Dataset

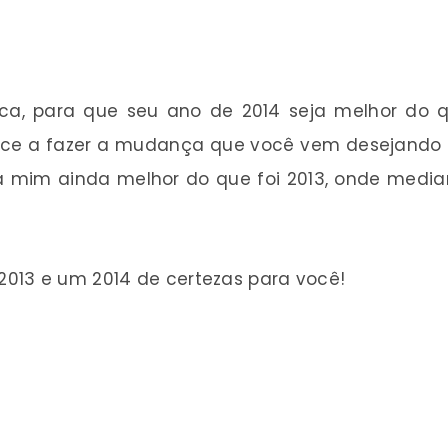
 dica, para que seu ano de 2014 seja melhor do
e a fazer a mudança que você vem desejando em
a mim ainda melhor do que foi 2013, onde media
013 e um 2014 de certezas para você!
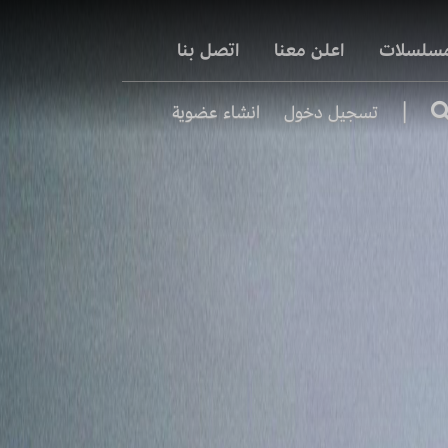
مسلسلات
اعلن معنا
اتصل بنا
|
تسجيل دخول
انشاء عضوية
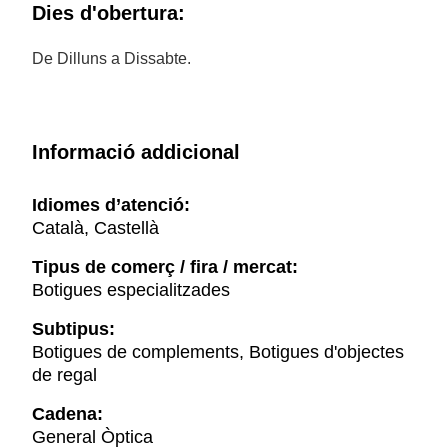
Dies d'obertura:
De Dilluns a Dissabte.
Informació addicional
Idiomes d’atenció:
Català, Castellà
Tipus de comerç / fira / mercat:
Botigues especialitzades
Subtipus:
Botigues de complements, Botigues d'objectes
de regal
Cadena:
General Òptica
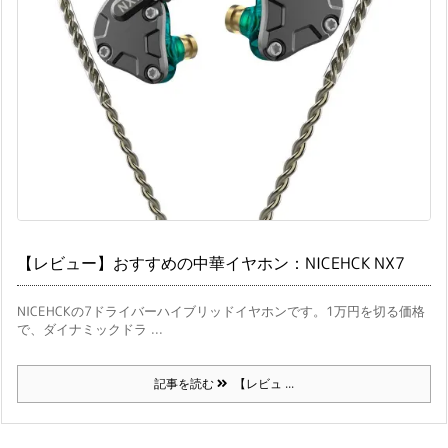
【レビュー】おすすめの中華イヤホン：NICEHCK NX7
NICEHCKの7ドライバーハイブリッドイヤホンです。1万円を切る価格
で、ダイナミックドラ ...
記事を読む
【レビュ ...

Task goal
List the lines of the records where "você" occurs.

Response below
e a fazer a mudança que você vem desejando em
013 e um 2014 de certezas para você!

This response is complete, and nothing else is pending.